“Dolman? But that’s not right.” The hand in his flexed, balled into a little fist of nerves. “I’m not supposed to be on Dolman Island. Oh, damn it. Damn it! It’s my fault. I wasn’t specific with the boy. He seemed to know where I was going, was supposed to be going. Or maybe he got turned around in the storm, too. I hope he’s all right.”
She paused, looked around, sighed. “Not just fired,” she murmured. “Disinherited, banished, and mortified all in one morning. I guess all I can do is go back to the hotel and wait to face the music.”
“Well, it won’t be today.”
“Excuse me?”
Conal looked out to sea, studying the crashing wall of waves. “You won’t find your way back today, and likely not tomorrow, as there’s more coming our way.”
“But—” She was talking to his back as he walked inside as though he hadn’t just sealed her doom. “I have to get back. She’ll be worried.”
“There’ll be no ferry service in these seas, and no boatman with a brain in his head would chance the trip back to the mainland.”
She sat on the arm of a chair, closed her eyes. “Well, that caps it. Is there a phone? Could I use your phone to call the hotel and leave a message?”
“The phones are out.”
“Of course they are.” She watched him go to the fire to add some bricks of turf. Her clothes hung on the screen like a recrimination. “Mr. O’Neil?”
“Conal.” He straightened, turned to her. “All the women I undress and put into bed call me Conal.”
It was a test, deliberately provocative. But she didn’t flush or fire. Instead her eyes lit with humor. “All the men who undress me and put me into bed call me Lena.”
“I prefer Allena.”
“Really? So do I, but it seems to be too many syllables for most people. Anyway, Conal, is there a hotel or a bed-and-breakfast where I can stay until the ferry’s running again?”
“There’s no hotel on Dolman. It’s a rare tourist who comes this far. And the nearest village, of which there are but three, is more than eight kilometers away.”
She gave him a level look. “Am I staying here?”
“Apparently.”
She nodded, rubbing her hand absently over Hugh’s broad back as she took stock of her surroundings. “I appreciate it, and I’ll try not to be a nuisance.”
“It’s a bit late for that, but we’ll deal with it.” When her only response was to lift her eyebrows and stare steadily, he felt a tug of shame. “Can you make a proper pot of tea?”
“Yes.”
He gestured toward the kitchen that was separated from the living area by a short counter. “The makings are in there. I’ve a few things to see to, then we’ll talk this out over a cup.”
“Fine.” The word was rigidly and properly polite. Only the single gunshot bang of a cupboard door as he started out again told him she was miffed.

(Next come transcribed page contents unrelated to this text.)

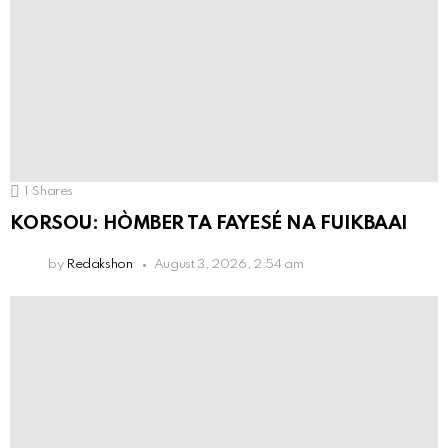
1
Shares
KORSOU: HÒMBER TA FAYESÉ NA FUIKBAAI
by
Redakshon
August 3, 2026, 2:54 am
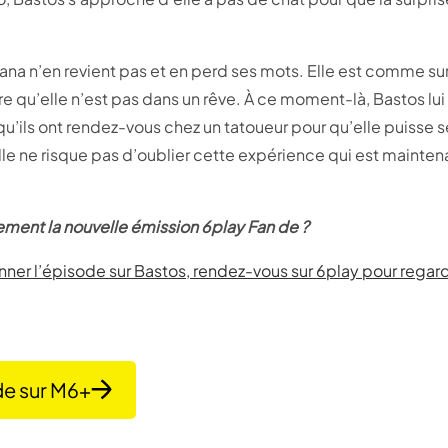
ana n’en revient pas et en perd ses mots. Elle est comme sur
ûre qu’elle n’est pas dans un rêve. À ce moment-là, Bastos l
squ’ils ont rendez-vous chez un tatoueur pour qu’elle puisse s
lle ne risque pas d’oublier cette expérience qui est mainten
ment la nouvelle émission 6play Fan de ?
onner l’épisode sur Bastos, rendez-vous sur 6play pour regarde
de sur M6+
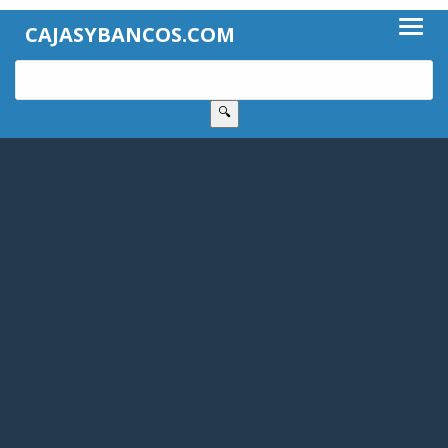
CAJASYBANCOS.COM
🔍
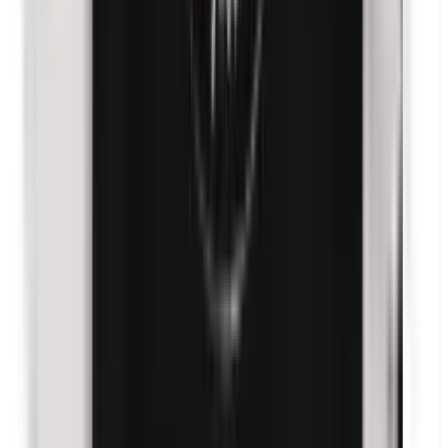
Nickel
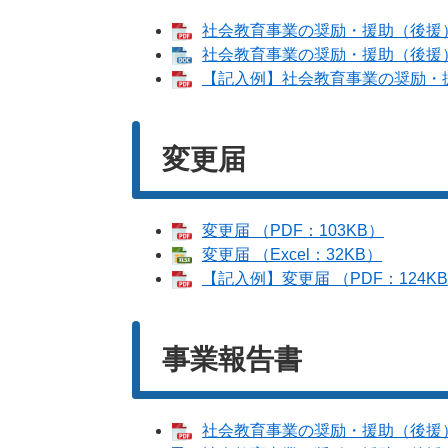
社会教育事業の奨励・援助（後援）申
社会教育事業の奨励・援助（後援）申
【記入例】社会教育事業の奨励・援助
変更届
変更届 （PDF：103KB）
変更届 （Excel：32KB）
【記入例】変更届 （PDF：124K
事業報告書
社会教育事業の奨励・援助（後援）報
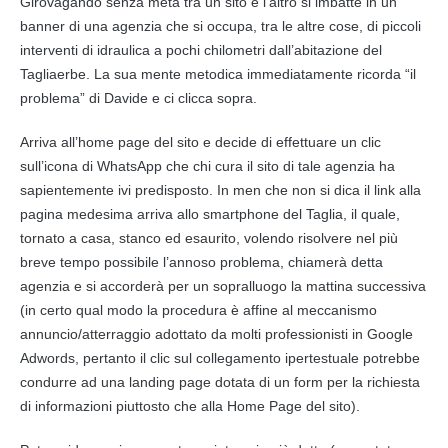
Girovagando senza meta tra un sito e l’altro si imbatte in un
banner di una agenzia che si occupa, tra le altre cose, di piccoli
interventi di idraulica a pochi chilometri dall’abitazione del
Tagliaerbe. La sua mente metodica immediatamente ricorda “il
problema” di Davide e ci clicca sopra.
Arriva all’home page del sito e decide di effettuare un clic
sull’icona di WhatsApp che chi cura il sito di tale agenzia ha
sapientemente ivi predisposto. In men che non si dica il link alla
pagina medesima arriva allo smartphone del Taglia, il quale,
tornato a casa, stanco ed esaurito, volendo risolvere nel più
breve tempo possibile l’annoso problema, chiamerà detta
agenzia e si accorderà per un sopralluogo la mattina successiva
(in certo qual modo la procedura è affine al meccanismo
annuncio/atterraggio adottato da molti professionisti in Google
Adwords, pertanto il clic sul collegamento ipertestuale potrebbe
condurre ad una landing page dotata di un form per la richiesta
di informazioni piuttosto che alla Home Page del sito).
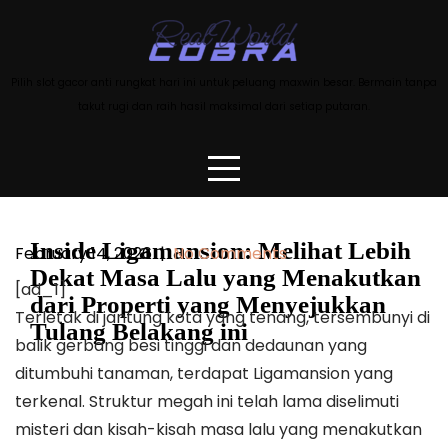
Skip
to
content
Pilih slot gacor anti rungkat hari ini untuk peluang maxwin besar. Bermain tanpa
takut rugi dan raih hasil maksimal dari setiap putaran.
Inside Ligamansion: Melihat Lebih
February 14, 2026
|
No Comments
Dekat Masa Lalu yang Menakutkan
[ad_1]
dari Properti yang Menyejukkan
Terletak di jantung kota yang tenang, tersembunyi di
Tulang Belakang ini
balik gerbang besi tinggi dan dedaunan yang
ditumbuhi tanaman, terdapat Ligamansion yang
terkenal. Struktur megah ini telah lama diselimuti
misteri dan kisah-kisah masa lalu yang menakutkan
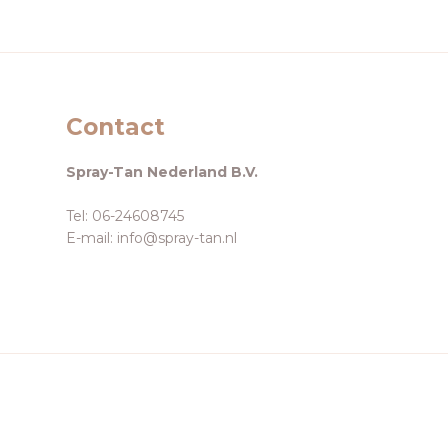
Contact
Spray-Tan Nederland B.V.
Tel: 06-24608745
E-mail: info@spray-tan.nl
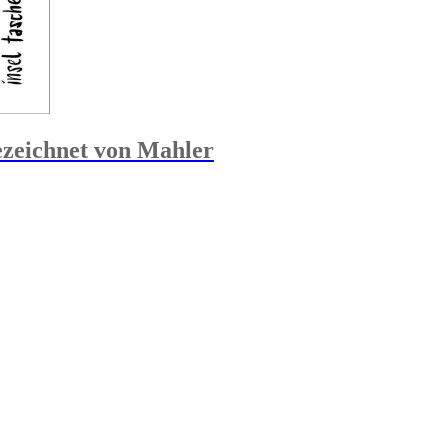
ezeichnet von Mahler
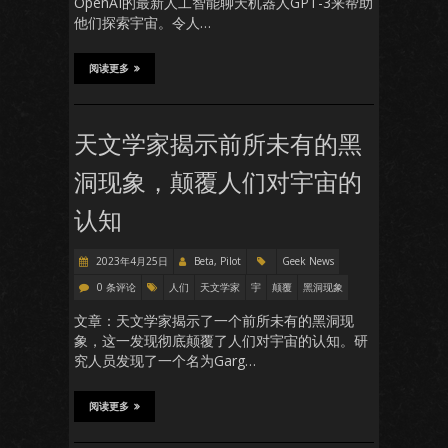
OpenAI的最新人工智能聊天机器人GPT-3来帮助
他们探索宇宙。令人…
阅读更多
天文学家揭示前所未有的黑
洞现象，颠覆人们对宇宙的
认知
2023年4月25日
Beta, Pilot
Geek News
0 条评论
人们
天文学家
宇
颠覆
黑洞现象
文章：天文学家揭示了一个前所未有的黑洞现
象，这一发现彻底颠覆了人们对宇宙的认知。研
究人员发现了一个名为Garg…
阅读更多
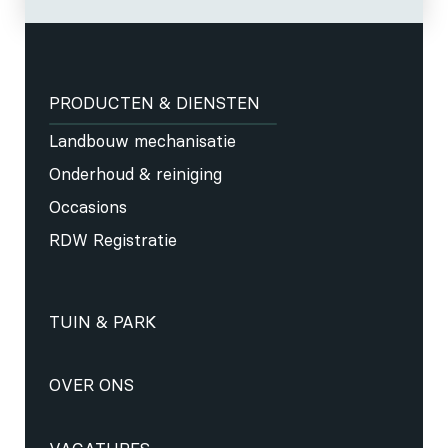
PRODUCTEN & DIENSTEN
Landbouw mechanisatie
Onderhoud & reiniging
Occasions
RDW Registratie
TUIN & PARK
OVER ONS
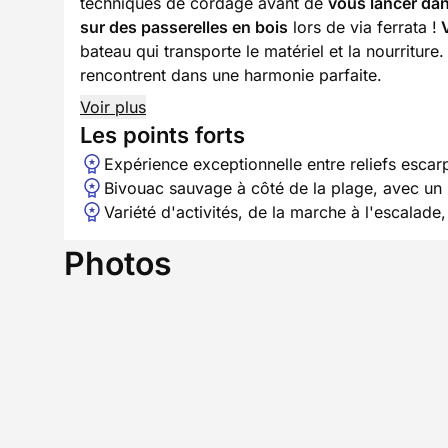
techniques de cordage avant de
vous lancer dan
sur des passerelles en bois
lors de via ferrata !
V
bateau qui transporte le matériel et la nourriture
rencontrent dans une harmonie parfaite.
Voir plus
Les points forts
Expérience exceptionnelle entre reliefs escar
Bivouac sauvage à côté de la plage, avec un 
Variété d'activités, de la marche à l'escalade,
Photos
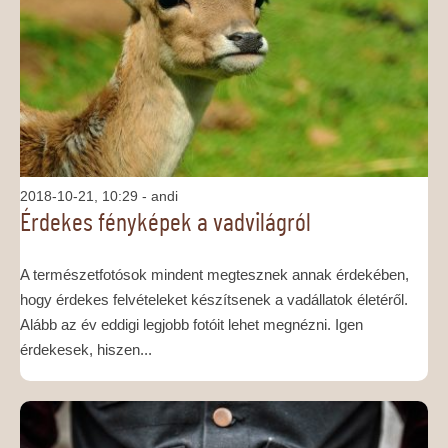
MÉDIAAJÁNLAT
KAPCSOLAT
2018-10-21, 10:29
- andi
Érdekes fényképek a vadvilágról
A természetfotósok mindent megtesznek annak érdekében,
hogy érdekes felvételeket készítsenek a vadállatok életéről.
Alább az év eddigi legjobb fotóit lehet megnézni. Igen
érdekesek, hiszen...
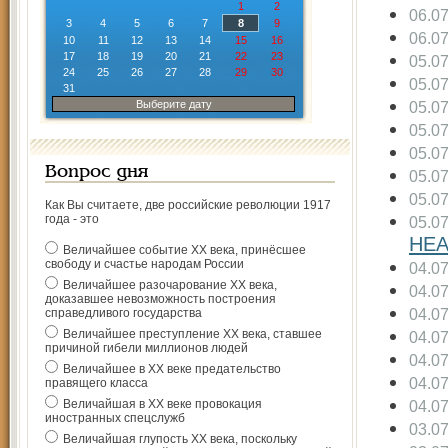
1
2
06.0
3
4
5
6
7
8
9
06.0
10
11
12
13
14
15
16
17
18
19
20
21
22
23
05.0
24
25
26
27
28
29
30
05.0
31
Выберите дату
05.0
05.0
05.0
Вопрос дня
05.0
05.0
Как Вы считаете, две российские революции 1917
года - это
05.0
НЕ
Величайшее событие ХХ века, принёсшее
свободу и счастье народам России
04.0
Величайшее разочарование ХХ века,
04.0
доказавшее невозможность построения
04.0
справедливого государства
Величайшее преступление ХХ века, ставшее
04.0
причиной гибели миллионов людей
04.0
Величайшее в ХХ веке предательство
04.0
правящего класса
Величайшая в ХХ веке провокация
04.0
иностранных спецслужб
03.0
Величайшая глупость ХХ века, поскольку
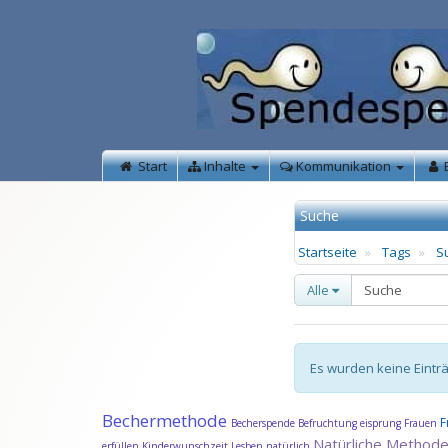
Start
Inhalte
Kommunikation
Suche
Startseite
Tags
S
Alle
Es wurden keine Eintr
Bechermethode
F
Becherspende
Befruchtung
eisprung
Frauen
Natürliche Method
erfüllen
Kinderwunschzeit
Lesben
natürlich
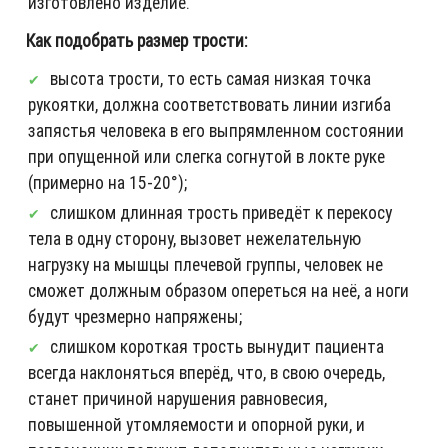
изготовлено изделие.
Как подобрать размер трости:
высота трости, то есть самая низкая точка
рукоятки, должна соответствовать линии изгиба
запястья человека в его выпрямленном состоянии
при опущенной или слегка согнутой в локте руке
(примерно на 15-20°);
слишком длинная трость приведёт к перекосу
тела в одну сторону, вызовет нежелательную
нагрузку на мышцы плечевой группы, человек не
сможет должным образом опереться на неё, а ноги
будут чрезмерно напряжены;
слишком короткая трость вынудит пациента
всегда наклоняться вперёд, что, в свою очередь,
станет причиной нарушения равновесия,
повышенной утомляемости и опорной руки, и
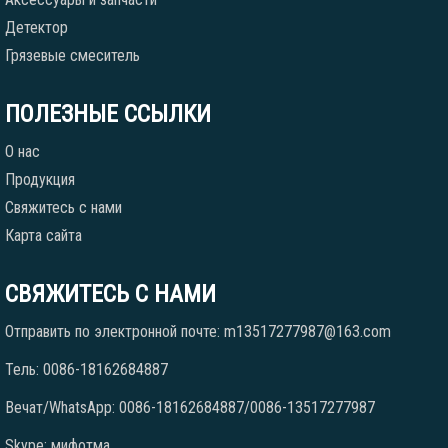
Детектор
Грязевые смеситель
ПОЛЕЗНЫЕ ССЫЛКИ
О нас
Продукция
Свяжитесь с нами
Карта сайта
СВЯЖИТЕСЬ С НАМИ
Отправить по электронной почте: m13517277987@163.com
Тель: 0086-18162684887
Вечат/WhatsApp: 0086-18162684887/0086-13517277987
Skype: мифотма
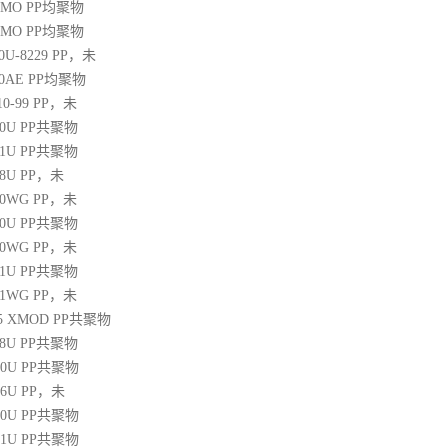
20MO
PP
均聚物
25MO
PP
均聚物
30U-8229
PP
，未
60AE
PP
均聚物
10-99
PP
，未
30U
PP
共聚物
31U
PP
共聚物
38U
PP
，未
250WG
PP
，未
10U
PP
共聚物
350WG
PP
，未
31U
PP
共聚物
471WG
PP
，未
 45 XMOD
PP
共聚物
08U
PP
共聚物
00U
PP
共聚物
06U
PP
，未
10U
PP
共聚物
31U
PP
共聚物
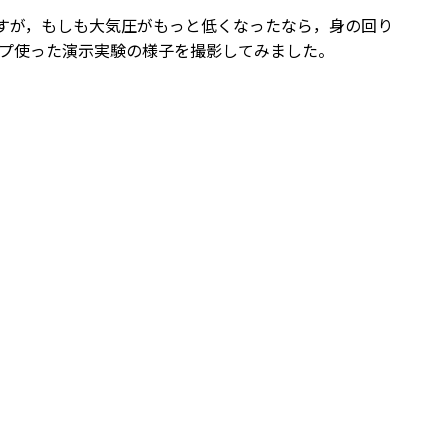
圧ですが，もしも大気圧がもっと低くなったなら，身の回り
プ使った演示実験の様子を撮影してみました。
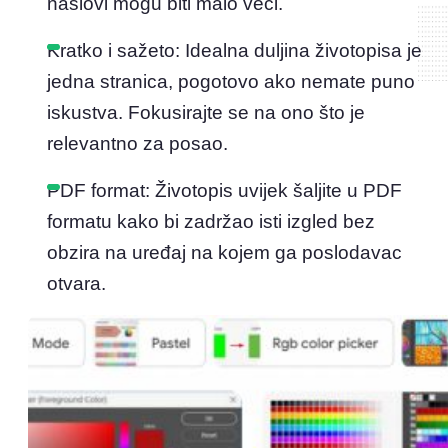
naslovi mogu biti malo veći.
Kratko i sažeto: Idealna duljina životopisa je
jedna stranica, pogotovo ako nemate puno
iskustva. Fokusirajte se na ono što je
relevantno za posao.
PDF format: Životopis uvijek šaljite u PDF
formatu kako bi zadržao isti izgled bez
obzira na uređaj na kojem ga poslodavac
otvara.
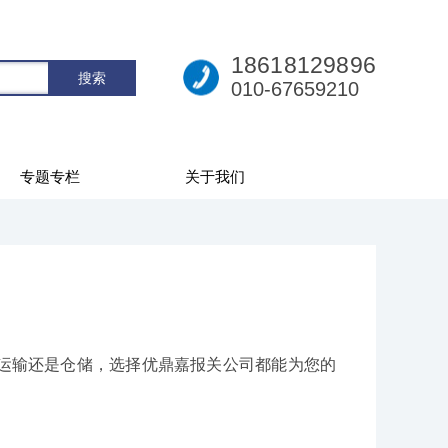
18618129896
010-67659210
专题专栏
关于我们
运输还是仓储，选择优鼎嘉报关公司都能为您的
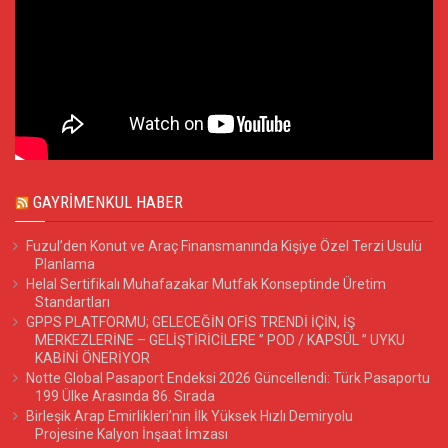
GAYRIMENKUL HABER
Fuzul’den Konut ve Araç Finansmanında Kişiye Özel Terzi Usulü
Planlama
Helal Sertifikalı Muhafazakar Mutfak Konseptinde Üretim
Standartları
GPPS PLATFORMU; GELECEĞİN OFİS TRENDİ İÇİN, İŞ
MERKEZLERİNE – GELİŞTİRİCİLERE ” POD / KAPSÜL ” UYKU
KABİNİ ÖNERİYOR
Notte Global Pasaport Endeksi 2026 Güncellendi: Türk Pasaportu
199 Ülke Arasında 86. Sırada
Birleşik Arap Emirlikleri’nin İlk Yüksek Hızlı Demiryolu
Projesine Kalyon İnşaat İmzası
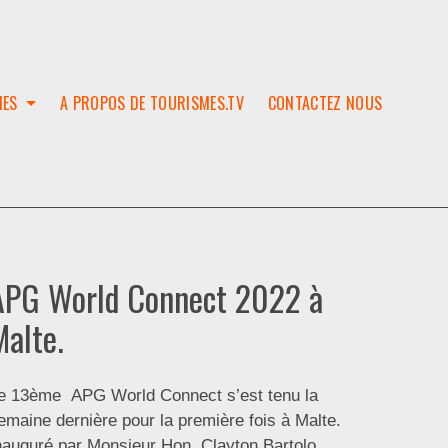
IES
A PROPOS DE TOURISMES.TV
CONTACTEZ NOUS
W
T
SES
ION
APG World Connect 2022 à
Malte.
e 13ème APG World Connect s’est tenu la
emaine dernière pour la première fois à Malte.
nauguré par Monsieur Hon. Clayton Bartolo,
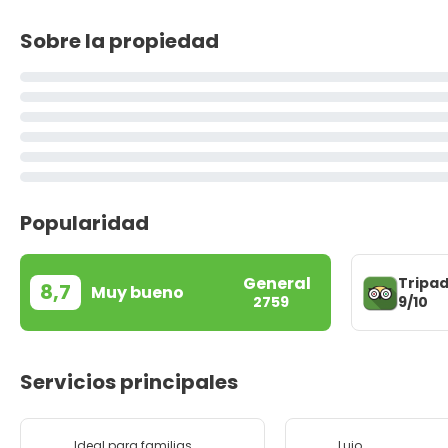
Sobre la propiedad
Popularidad
General
Tripad
8,7
Muy bueno
9/10
2759
Servicios principales
Ideal para familias
Lujo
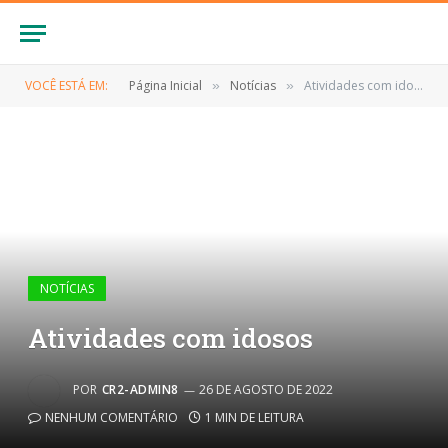
VOCÊ ESTÁ EM:
Página Inicial
Notícias
Atividades com idosos
»
»
NOTÍCIAS
Atividades com idosos
POR
CR2-ADMIN8
26 DE AGOSTO DE 2022
NENHUM COMENTÁRIO
1 MIN DE LEITURA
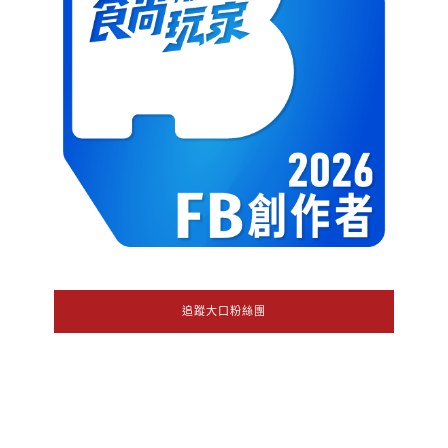
追蹤大口粉絲團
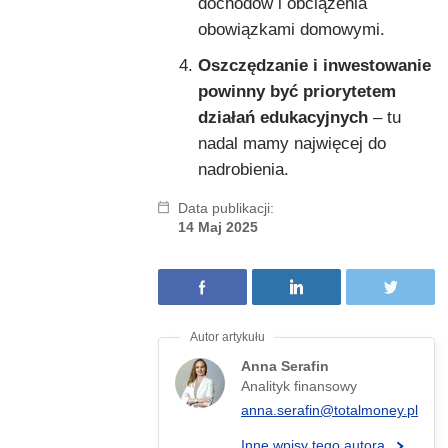
dochodów i obciążenia
obowiązkami domowymi.
Oszczędzanie i inwestowanie
powinny być priorytetem
działań edukacyjnych
– tu
nadal mamy najwięcej do
nadrobienia.
Data publikacji:
14 Maj 2025
Anna Serafin
Analityk finansowy
anna.serafin@totalmoney.pl
Inne wpisy tego autora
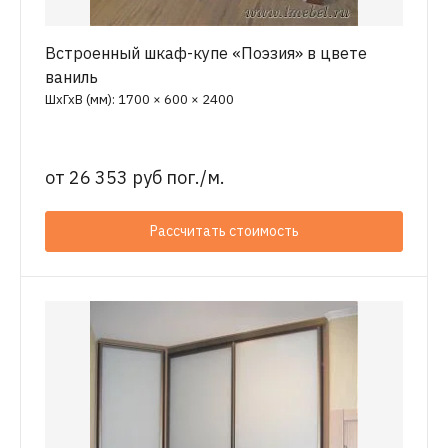
Встроенный шкаф-купе «Поэзия» в цвете
ваниль
ШхГхВ (мм): 1700 × 600 × 2400
от
26 353 руб пог./м.
Рассчитать стоимость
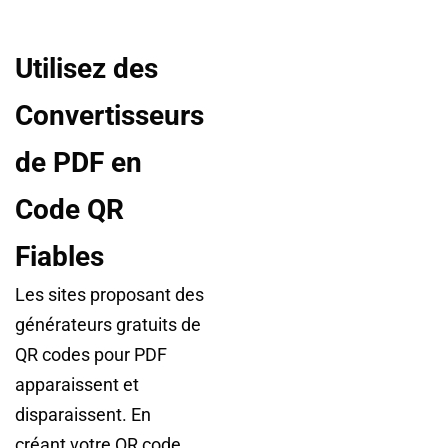
Utilisez des
Convertisseurs
de PDF en
Code QR
Fiables
Les sites proposant des
générateurs gratuits de
QR codes pour PDF
apparaissent et
disparaissent. En
créant votre QR code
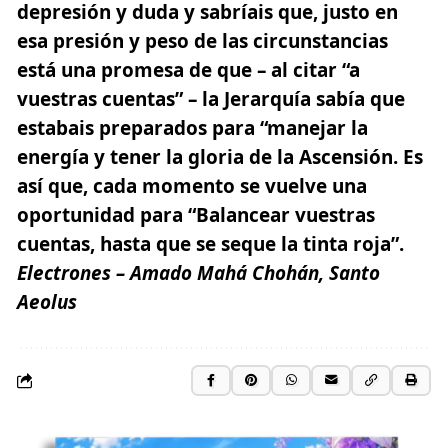
depresión y duda y sabríais que, justo en
esa presión y peso de las circunstancias
está una promesa de que – al citar “a
vuestras cuentas” – la Jerarquía sabía que
estabais preparados para “manejar la
energía y tener la gloria de la Ascensión. Es
así que, cada momento se vuelve una
oportunidad para “Balancear vuestras
cuentas, hasta que se seque la tinta roja”.
Electrones – Amado Mahá Chohán, Santo
Aeolus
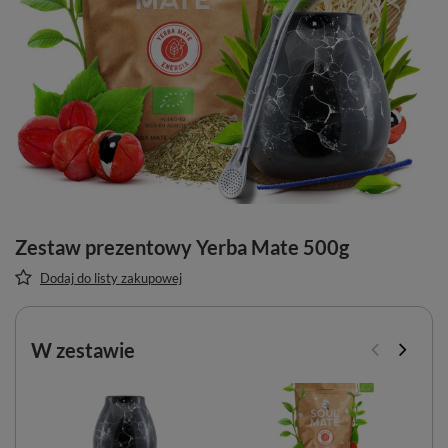
Zestaw prezentowy Yerba Mate 500g
Dodaj do listy zakupowej
W zestawie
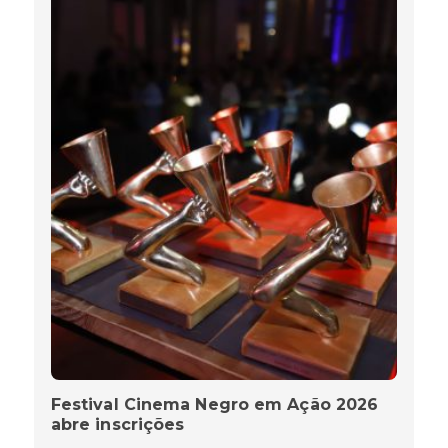
Festival Cinema Negro em Ação 2026
abre inscrições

She’d make the damn tea, she thought, jerking the faucet on to fill the kettle, which was no easy matter since the cast-iron sink was loaded with dishes. And she’d be grateful for Conal O’Neil’s hospitality, however reluctantly, however rudely given.
Was it her fault she’d ended up on the wrong island? Was it her fault she’d gotten turned around in a storm and passed out and had to be carted back to his house? Was it her fault she had nowhere else to go?
Well, yes. She rolled her eyes and began to empty the dishes out of the sink so that she could fill it with soapy water and wash them. Yes, technically it was her fault. Which just made it all the more annoying.
When she got back to New York she would be jobless. Again. And once more she’d be the object of pity, puzzlement, and pursed lips. And that was her fault, too. Her family expected her to fail now—flighty, scatterbrained Lena.
Worse, she realized, was that she expected it, too.
The problem was she wasn’t particularly good at anything. She had no real skill, no craft, and no driving ambitions.
She wasn’t lazy, though she knew Margaret would disagree. Work didn’t frighten her. Business did.
But that was tomorrow’s problem, she reminded herself as she dealt with the dishes and waited for the kettle to boil. Today’s problem was Conal O’Neil and how to handle the situation she’d put them both into.
A situation, she thought, as she went about stacking dishes, wiping counters, heating the teapot, that should have been thrilling. A storm-swept island; a handsome, brooding man; a cozy, if rustic, cottage isolated from the world.
This, she decided, perking up, was an adventure. She was going to find a way to enjoy it before the axe fell.